Catherine de' Medici, the wife of Henry II of France, developed likening for slim waists. Lest her eyes were offended by women with big midriffs around her, she ordered them to wear corsets underneath their dresses. For a couple of centuries afterwards, women used to squeeze themselves so tightly in order to flaunt wasp-waists that they could not properly breathe and constantly coughed spitting out mucus with which their squashed lungs were filled. Nor could they eat normally either and, because their stomachs were tightly pressed, they belched and even threw up what they swallowed.
3.Pulling Out Teeth
When it became fashionable to have thin faces with high cheekbones, women practiced pulling out their wisdom teeth. With their back teeth removed, their cheeks became to look hollow and their cheekbones appeared more pronounced.
At the beginning of the last century, Tho-Radia cosmetics were in high demand. The French company promised that this makeup would make a woman's skin radiant, even, and clean and would help her get rid of wrinkles, pimples, and other imperfections. In addition, Tho-Radia cosmetics were supposed to enhance blood circulation and cells regeneration and thus to keep a woman young and beautiful for long time. Tho-Radia contained chloride, thorium and radium bromide. At first, a woman's skin was indeed glowing. But later her skin began to fall off together with muscle tissues, revealing bones.

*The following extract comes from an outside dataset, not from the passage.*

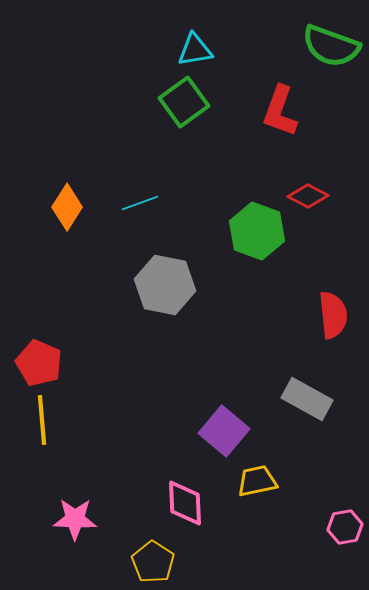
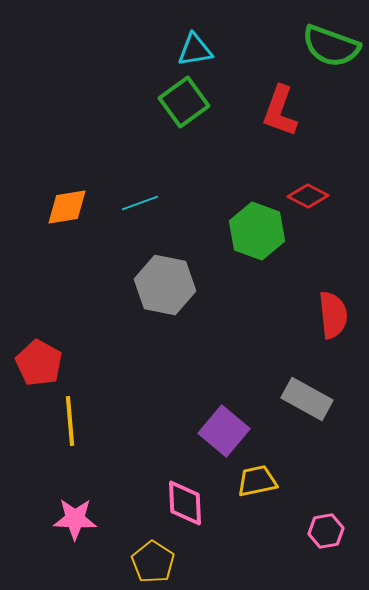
orange diamond: rotated 48 degrees clockwise
red pentagon: rotated 6 degrees clockwise
yellow line: moved 28 px right, 1 px down
pink hexagon: moved 19 px left, 4 px down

Arsenic was another beautifying treatment women were fond of in the past. It was said to make a woman's skin glow, her eyes shine, and her whole body blossom graciously. Many women in the 18th century took small amounts of arsenic, gradually increasing its intake for the rest of their lives. Unpleasant side effects were the development of goiter, because of the accumulation of arsenic in the thyroid gland, and a slow and painful death from arsenic poisoning.
Women also used the plant belladonna to beautify themselves. They squeezed its juice and made eye drops out of it. These eye drops were said to give a woman's eyes dilated pupils, sensuous moisture, and mysterious shine. In addition to making their eyes sparkle, belladonna also often blinded women completely.
Because of the epidemic smallpox, people in the 18th century often had uneven skin with scars on it; that is, those 20-30% of patients who survived the disease. In order to hide their scars, people used lead powder, which indeed gave their faces even look. Yet it also caused paralysis or brain tumor. The whole body system of powder users also gradually if inexorably failed.